State of the Stock Market Analysis for the Week Ending September 13th, 2014 (Bulls Hoped For Late Session Bounce 9-13-14)
Bulls Hoped For Late Session Bounce

Bulls were hoping for a late-session bounce on Friday that might have at least pushed the S&P 500 back above 2,000 or prevented the Dow from closing below 17,000, but that sort of performance was not in the cards. It was a down day on Friday, which closed out a tough week that left the S&P 500 down 1.1%, the Dow off by 0.9%, and the Nasdaq 0.3% lower. There is a bit of hesitancy in the stock market right now as it braces for the Fed next week, and that likely kept many buyers on the sidelines in Friday’s action.

The Federal Reserve is set to end its bond purchases in October, so that might be driving worry levels up a bit. We saw the yield on the 10-year Treasury actually spike a bit this week from 2.4% on Monday, to above the 2.6% level on Friday. That is still historically low, but it does show that the longer-term bond market is still alive and kicking. This could mean that bondholders are beginning to think long and deep with regard to what the Fed has up its sleeve with regard to “normalizing” Fed operations. For next week, it will not be so much what the Federal Reserve DOES, but rather what it SAYS.

The buzz over the past six years was that the zero interest rates from the Fed would combine with all of the billions and billions worth of securities purchases to unleash Weimar Germany-style inflation in the U.S. and possibly across the globe.

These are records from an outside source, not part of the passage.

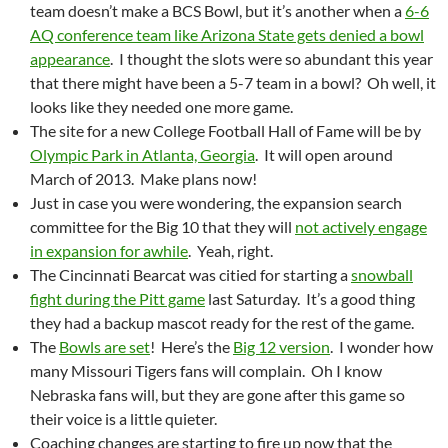
team doesn’t make a BCS Bowl, but it’s another when a
6-6
AQ conference team like Arizona State gets denied a bowl
appearance
. I thought the slots were so abundant this year
that there might have been a 5-7 team in a bowl? Oh well, it
looks like they needed one more game.
The site for a new College Football Hall of Fame will be by
Olympic Park in Atlanta, Georgia
. It will open around
March of 2013. Make plans now!
Just in case you were wondering, the expansion search
committee for the Big 10 that they will
not actively engage
in expansion for awhile
. Yeah, right.
The Cincinnati Bearcat was citied for starting a
snowball
fight during the Pitt game
last Saturday. It’s a good thing
they had a backup mascot ready for the rest of the game.
The
Bowls are set
! Here’s the
Big 12 version
. I wonder how
many Missouri Tigers fans will complain. Oh I know
Nebraska fans will, but they are gone after this game so
their voice is a little quieter.
Coaching changes are starting to fire up now that the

Somehow inflation never really reared its ugly head, although there were a few scares here and there over the past few years. Inflation still could be a threat, but it has simply not yet occurred. We will continue to closely monitor longer-term bond yields in the weeks and months ahead, as well as what Janet Yellen and the gang have to say as we head toward 2015.

Even though the stock market closed on Friday with a bit of a “thud,” there was still some great news regarding consumers. August’s retail sales rose an “as-expected” 0.6%, which was up nicely from July’s 0.3% rise. In addition, the University of Michigan Consumer Sentiment Report came in at 84.6; its highest reading since July of 2013. The number topped estimates of 83.8 and also improved on August’s 82.5 level, and this encouraging news suggests that maybe consumers are finally back in action and ready to spend, spend, spend.

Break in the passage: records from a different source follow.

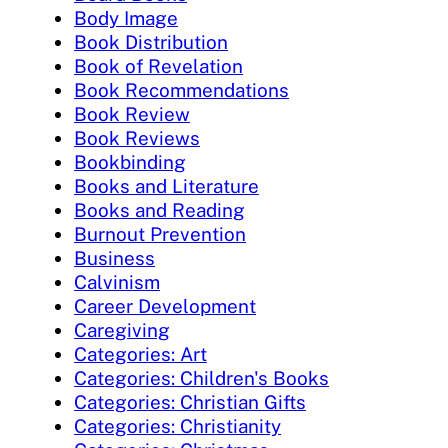
Body Image
Book Distribution
Book of Revelation
Book Recommendations
Book Review
Book Reviews
Bookbinding
Books and Literature
Books and Reading
Burnout Prevention
Business
Calvinism
Career Development
Caregiving
Categories: Art
Categories: Children's Books
Categories: Christian Gifts
Categories: Christianity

There is a lot of interest in the debut of Alibaba (BABA) when its IPO launches next week, and the initial pricing puts it in the $60-$66 per share range. With a potential market cap at more than $160 billion, it is definitely revving up the “animal spirits” on Wall Street. Some analysts have said the BABA hype could be the sign of a broader market top, but then again, the generally favorable analyst views about the company have made it clear that Alibaba is no dot-com, bubble-type offering either. It will definitely be interesting to see how BABA trades next week.

It will also be interesting to see how that Scottish vote goes about whether Scotland should break away from Great Britain. English stocks recently took a hit when the polls were showing that the initiative might actually have a chance of getting a “yes” vote. It certainly brings back memories of Mel Gibson as William Wallace in the classic movie Braveheart, so we shall have to wait and see how the Scottish electorate votes. The election is scheduled for next Thursday, the 18th.

So here we are nearly halfway through September, and it is still not overly clear which way the stock market will be headed as we move toward October. It has been sort of a “good news, bad news” September in that it has been great seeing stocks hold up near their recent highs, but it has been disappointing to see the broader market fail to break out to higher highs on big volume with a lot of gusto. Maybe we will keep seeing strong economic numbers as well as a lot of upside surprises when earnings season kicks off in October.

That said, the Gorilla wishes each and all a wonderful and restful weekend. This is a beautiful time of year in most parts of the country, and it is magical seeing the leaves are already beginning to change. Let’s hope that confidence levels continue to hold up for consumers, as well as for confidence levels to hang tough with regard to the stock market. September and October can sometimes be rough, but with this week’s moderate decline, we are looking solid for the year. Again, have a great weekend!